Beispiel aus der Praxis

Die Strahlkraft einfacher Sätze

„Geh Du schon mal los zur Kita, ich mache hier den Rest.“ In diesem Satz steckt mehr als Teamgeist. Für Jürgen Buck drückt er genau das aus, was er als familienfreundliche Unternehmenskultur betrachtet – heruntergebrochen in einen Alltagssatz. Buck ist Kaufmännischer Geschäftsführer der Egger Holzwerkstoffe Wismar GmbH & Co. KG. Das Werk wurde 1999 gebaut – heute arbeiten dort 781 Männer und 100 Frauen.

Informelle Kommunikation: Erfahren, wo der Schuh drückt
Was eine familienfreundliche Unternehmenskultur ist? „Sie beruht zunächst einmal auf Angeboten wie planbare freie Blöcke im Schichtdienst, der Möglichkeit für Paare, hier im Unternehmen in verschiedenen Schichten zu arbeiten, sodass die Kinderbetreuung klappt, Gleitzeitmodelle für Angestellte, flexible Altersteilzeit und vieles mehr“, so Buck. Bei Egger werden diese Themen formal über Newsletter, das Intranet, das Schwarze Brett, monatliche Teamgespräche und in persönlichen Gesprächen mit den Vorgesetzten kommuniziert. Wichtig ist aber auch die informelle Kommunikation. Buck berichtet, dass er bei Mitarbeiterfesten oder beim Fußballspiel „erfährt, wo der Schuh drückt, und zwar ungeschminkt“.

Eine besondere Verantwortung, wichtige Themen in die Belegschaft hineinzutragen, kommt Führungskräften zu. Deswegen erhalten sie gesonderte Mitteilungen der Personalabteilung zu neuen Gesetzen, Regelungen und Vereinbarungen bei Egger. Außerdem gibt es ein monatliches Treffen zwischen der Geschäftsführung, der Personalabteilung und allen Führungskräften. Dass die Kommunikation der Vereinbarkeitsthemen funktioniert, zeigt sich für Buck zum Beispiel in der Nutzung der Elternzeit durch Väter: „In den letzten drei Jahren sind 43 Männer in Elternzeit gegangen“, so Buck.

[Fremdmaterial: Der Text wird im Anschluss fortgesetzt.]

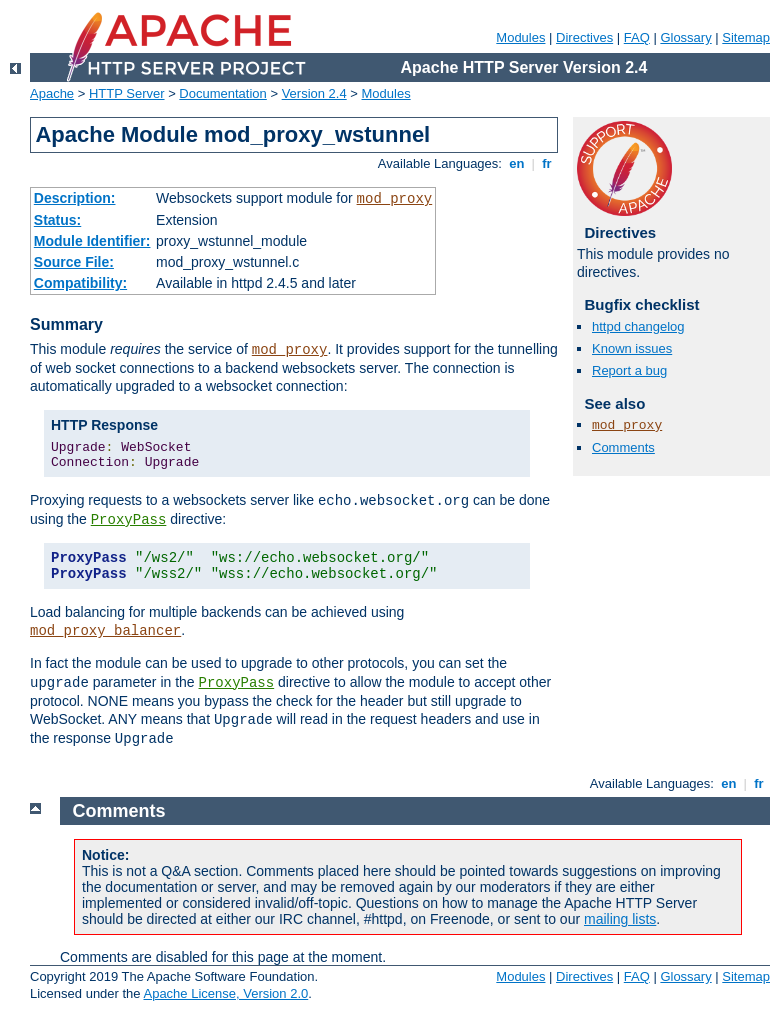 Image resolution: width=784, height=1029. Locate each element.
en (517, 163)
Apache (52, 93)
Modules (520, 37)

Demografischer Wandel, Fachkräftesicherung: Schub für Vereinbarkeit
Die Vereinbarkeit von Beruf und Familie überschneidet sich bei Egger mit zwei anderen Themen, die gerade einen Platz ganz oben auf der Agenda haben, und bekommt dadurch noch einmal Schub. Gemeint sind der demografische Wandel und die Fachkräftesicherung. Beides bedeutet bei Egger, dass es für ältere Menschen aus der Belegschaft Regelungen zur Altersteilzeit und zu einem flexiblen Übergang in die Rente gibt – Instrumente, die auch Beschäftigte mit Kindern oder Pflegeverantwortung ganz ähnlich nutzen können. Junge Kolleginnen und Kollegen wachsen in ihre Aufgaben hinein – Wissenstransfer ist ein großes Thema und damit auch Kommunikation, nicht nur von der Personalabteilung an die Beschäftigten, sondern auch untereinander. „Wenn in altersgemischten Teams der junge Kollege zur Kita muss und die ältere Kollegin, die das vielleicht aus Erfahrung kennt, den eingangs zitierten Satz ‚Geh Du schon mal los zur Kita, ich mache hier den Rest‘ sagt, dann stimmt die Unternehmenskultur“, ist Buck überzeugt.